• _Your instructions_
Emit the line that holds "ПОЛНЫЕ КАВАЛЕРЫ ОРДЕНА СЛАВЫ" and all lines following it through the end of the data, verbatim, and nothing else.

Page-level text extractions:
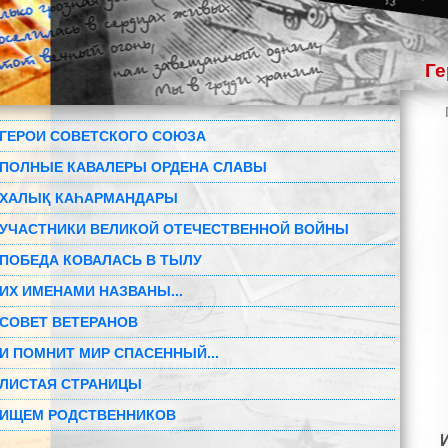
Ге
ГЕРОИ СОВЕТСКОГО СОЮЗА
ПОЛНЫЕ КАВАЛЕРЫ ОРДЕНА СЛАВЫ
ХАЛЫҚ КАҺАРМАНДАРЫ
УЧАСТНИКИ ВЕЛИКОЙ ОТЕЧЕСТВЕННОЙ ВОЙНЫ
ПОБЕДА КОВАЛАСЬ В ТЫЛУ
ИХ ИМЕНАМИ НАЗВАНЫ...
СОВЕТ ВЕТЕРАНОВ
И ПОМНИТ МИР СПАСЕННЫЙ...
ЛИСТАЯ СТРАНИЦЫ
ИЩЕМ РОДСТВЕННИКОВ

• _Answer to this problem_
ПОЛНЫЕ КАВАЛЕРЫ ОРДЕНА СЛАВЫ
ХАЛЫҚ КАҺАРМАНДАРЫ
УЧАСТНИКИ ВЕЛИКОЙ ОТЕЧЕСТВЕННОЙ ВОЙНЫ
ПОБЕДА КОВАЛАСЬ В ТЫЛУ
ИХ ИМЕНАМИ НАЗВАНЫ...
СОВЕТ ВЕТЕРАНОВ
И ПОМНИТ МИР СПАСЕННЫЙ...
ЛИСТАЯ СТРАНИЦЫ
ИЩЕМ РОДСТВЕННИКОВ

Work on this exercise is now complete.